Learning analytics — Dashboards track student engagement, assignment completion rates, and quiz performance — giving teachers early warning signals for at-risk students.

Digital assessment — Online quizzes, rubric-based grading, peer assessment, and e-portfolios replace or supplement traditional pen-and-paper exams, enabling continuous and competency-based evaluation.

3. Research

ICT has fundamentally accelerated the pace, scale, and accessibility of academic research.

Literature and citation management — Tools like Zotero, Mendeley, and Scopus help researchers organise references, discover related work, and track citations — tasks that once took weeks now take hours.

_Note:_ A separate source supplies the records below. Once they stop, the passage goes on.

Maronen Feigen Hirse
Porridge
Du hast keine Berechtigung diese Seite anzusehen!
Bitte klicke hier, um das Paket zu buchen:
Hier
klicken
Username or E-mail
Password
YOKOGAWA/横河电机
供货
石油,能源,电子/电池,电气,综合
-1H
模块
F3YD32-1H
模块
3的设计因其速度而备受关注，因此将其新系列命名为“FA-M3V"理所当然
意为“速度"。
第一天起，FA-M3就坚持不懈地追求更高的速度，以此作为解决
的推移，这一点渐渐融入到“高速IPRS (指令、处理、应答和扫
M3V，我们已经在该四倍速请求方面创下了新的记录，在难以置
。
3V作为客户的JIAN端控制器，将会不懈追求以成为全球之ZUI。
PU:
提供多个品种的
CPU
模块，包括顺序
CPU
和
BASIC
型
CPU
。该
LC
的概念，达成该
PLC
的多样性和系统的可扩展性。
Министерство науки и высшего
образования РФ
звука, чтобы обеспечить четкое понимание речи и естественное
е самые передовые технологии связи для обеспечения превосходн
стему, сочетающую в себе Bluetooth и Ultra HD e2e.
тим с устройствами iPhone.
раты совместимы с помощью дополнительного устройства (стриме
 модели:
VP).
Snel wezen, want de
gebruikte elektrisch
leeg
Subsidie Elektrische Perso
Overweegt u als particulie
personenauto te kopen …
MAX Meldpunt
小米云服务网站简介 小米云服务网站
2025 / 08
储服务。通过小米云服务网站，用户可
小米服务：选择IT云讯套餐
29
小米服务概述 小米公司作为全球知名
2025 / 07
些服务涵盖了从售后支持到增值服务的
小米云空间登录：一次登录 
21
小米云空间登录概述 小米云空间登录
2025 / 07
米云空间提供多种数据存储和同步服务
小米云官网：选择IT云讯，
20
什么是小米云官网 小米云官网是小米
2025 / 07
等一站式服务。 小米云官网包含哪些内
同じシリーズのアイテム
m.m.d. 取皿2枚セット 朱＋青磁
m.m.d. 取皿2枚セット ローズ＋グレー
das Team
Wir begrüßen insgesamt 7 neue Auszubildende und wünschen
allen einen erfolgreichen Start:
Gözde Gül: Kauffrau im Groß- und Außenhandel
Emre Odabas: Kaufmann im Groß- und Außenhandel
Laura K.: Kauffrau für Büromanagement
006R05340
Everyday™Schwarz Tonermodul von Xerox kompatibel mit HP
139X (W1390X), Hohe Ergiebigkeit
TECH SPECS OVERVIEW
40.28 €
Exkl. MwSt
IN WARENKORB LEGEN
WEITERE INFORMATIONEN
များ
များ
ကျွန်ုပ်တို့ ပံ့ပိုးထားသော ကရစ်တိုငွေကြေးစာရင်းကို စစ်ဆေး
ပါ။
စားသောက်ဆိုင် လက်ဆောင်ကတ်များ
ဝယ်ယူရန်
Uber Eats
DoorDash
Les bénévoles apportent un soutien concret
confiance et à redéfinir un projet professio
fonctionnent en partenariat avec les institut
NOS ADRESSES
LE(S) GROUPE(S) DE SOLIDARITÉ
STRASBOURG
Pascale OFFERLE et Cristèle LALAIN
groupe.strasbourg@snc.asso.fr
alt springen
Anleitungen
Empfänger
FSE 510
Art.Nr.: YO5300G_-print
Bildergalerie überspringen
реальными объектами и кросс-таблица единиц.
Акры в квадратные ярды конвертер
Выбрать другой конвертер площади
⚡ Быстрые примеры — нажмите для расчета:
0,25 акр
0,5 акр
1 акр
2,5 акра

Data analytics and AI — Statistical packages (SPSS, R) and programming environments (Python) with ML libraries are standard in quantitative research. NVivo handles qualitative data coding. AI tools now assist with systematic reviews, transcription, and pattern detection.

Open access and repositories — Shodhganga hosts Indian doctoral theses; DOAJ and arXiv provide open-access journals and preprints. NEP 2020 explicitly promotes open-access publishing to democratise knowledge.

Global collaboration — ResearchGate, shared cloud workspaces, and video conferencing have made international co-authorship routine, even for researchers in smaller institutions.

Research integrity — Turnitin and iThenticate are now mandated by UGC for PhD submissions, while STRIDE supports capacity building in research methodology across institutions.

4. Extension Activities

This is often the most underutilised dimension of ICT in higher education, but NEP 2020 places great emphasis on it.

Community outreach — Universities use webinars, social media, YouTube channels, and e-campaigns to disseminate knowledge beyond campus walls — on health, environment, legal rights, and civic issues.

Skill and livelihood support — Institutions partner with platforms like PMKVY (Pradhan Mantri Kaushal Vikas Yojana) to deliver digital literacy and vocational training to rural and marginalised communities.

University–society linkages — Online consultancy services, citizen science projects (where communities contribute to research data), and public lecture platforms like Lecture Series on SWAYAM bring academia and society closer together.